Ознакомительная версия.
– Да, Слава, тебе надо выходить, – поддержал ее обеспокоенный фон Клотц. – Не надо ехать. Папа ведь тебя ждать. Он расстраиваться, если ты так поступать. Так нельзя.
– Можно! – Ясно, Славка уперся. Из машины его теперь можно было вытащить только силой.
А кому надо портить себе так славно начавшийся денек? Никому. И я махнула рукой:
– Ладно, сиди. Или мамулик против?
– Пусть едет, – улыбнулась Саша, усаживаясь на заднее сиденье. – Папенька переживет. Пока, доча!
– Пока, мамс! – послала ей воздушный поцелуй Вика.
Шофер вручил мне ключи и ушел. Даже дверь перед дамой не открыл, грубиян! Я заозиралась в поисках моего кружевного веера, которым можно было бы остудить пылающие от гнева щеки. Ах да, он же остался в будуаре. О горе мне, горе!
– Ты что там бурчишь? – поинтересовалась Сашка.
– Ничего я не бурчу, – превозмогая свое негодование, я выместила раздражение на всех неотесанных особей мужского пола, воткнув ключ зажигания куда надо. «Пежо» вздрогнул и угрожающе зарычал.
– Вперед! – скомандовал Славка. – Возьмем городишко штурмом! Не скучайте тут без меня, – опустив стекло, он победно улыбнулся сестре с ее ухажером.

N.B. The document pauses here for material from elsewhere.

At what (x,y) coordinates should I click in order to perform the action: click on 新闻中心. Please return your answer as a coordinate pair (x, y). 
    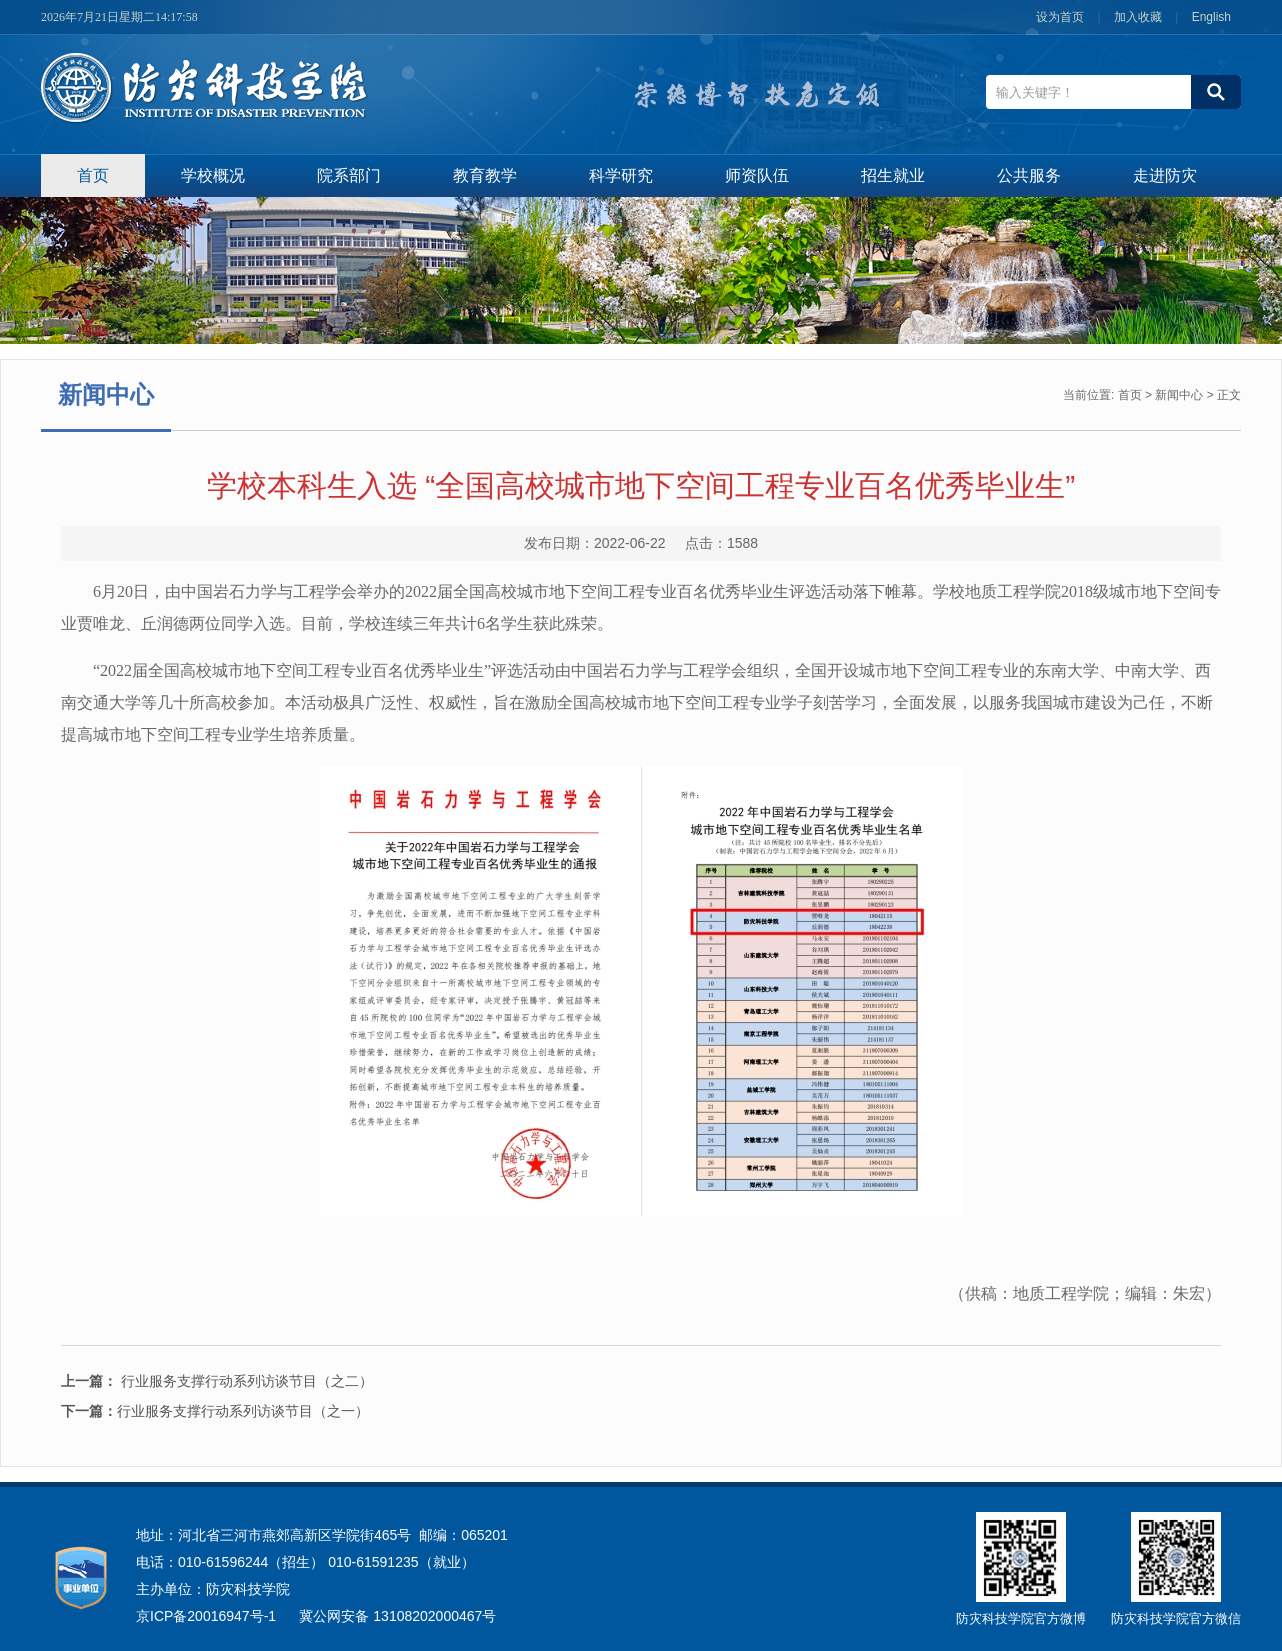     Looking at the image, I should click on (1179, 395).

– Будет трудно, но я попытаюсь, – усмехнулась Вика.
Мы резво стартовали. Люблю мощные и послушные автомобили, а «пыжик» оказался именно таким.
– Тетя Аня, можете смело разгоняться, – угадал мое желание Славка. – Мы вчера с Фридрихом гнали почти сто двадцать километров в час.
– Он что, с ума сошел?! – В Саше проснулась наседка. – Это же горный серпантин, тут иногда не видно, что за поворотом происходит! Все, с ним я больше не отпущу ни тебя, ни Вику. Анетка, не слушай его!
– Да ладно тебе, мам, здесь так редко машины ездят, что никого мы не встретим за поворотом. Зато так классно, когда над обрывом едешь, сердце становится, как воздушный шарик!
Славка окно так и не закрыл. Включив музыку, он начал сидя приплясывать, высовывая наружу растопыренную пятерню, – резвился, словно годовалый щенок. И заразил своим весельем маму с теткой.
Дорога вилась безупречной спиралью, уклон вниз был практически незаметен, встречных машин действительно не было видно. Я наслаждалась ездой, похлопывая по рулю в такт музыке. Руль довольно подрагивал.
А потом время остановилось. Воздух стал вязким, а происходящее – фрагментарным.
Вот уклон на дороге стал заметнее, наш «пыжик» набрал приличную скорость.
Вот я вписываюсь в поворот и вижу метрах в двухстах впереди стоящую поперек дороги машину. Она пуста, вокруг – тоже никого.
Я резко нажимаю педаль тормоза, и она… проваливается! Пытаюсь воспользоваться ручником – бесполезно.
Машина все ближе, свернуть некуда: слева и справа почти вертикально уходящие вверх и вниз крутые склоны горы.
– Прыгайте! – ору я, оглядываясь. – Тормоза сдохли!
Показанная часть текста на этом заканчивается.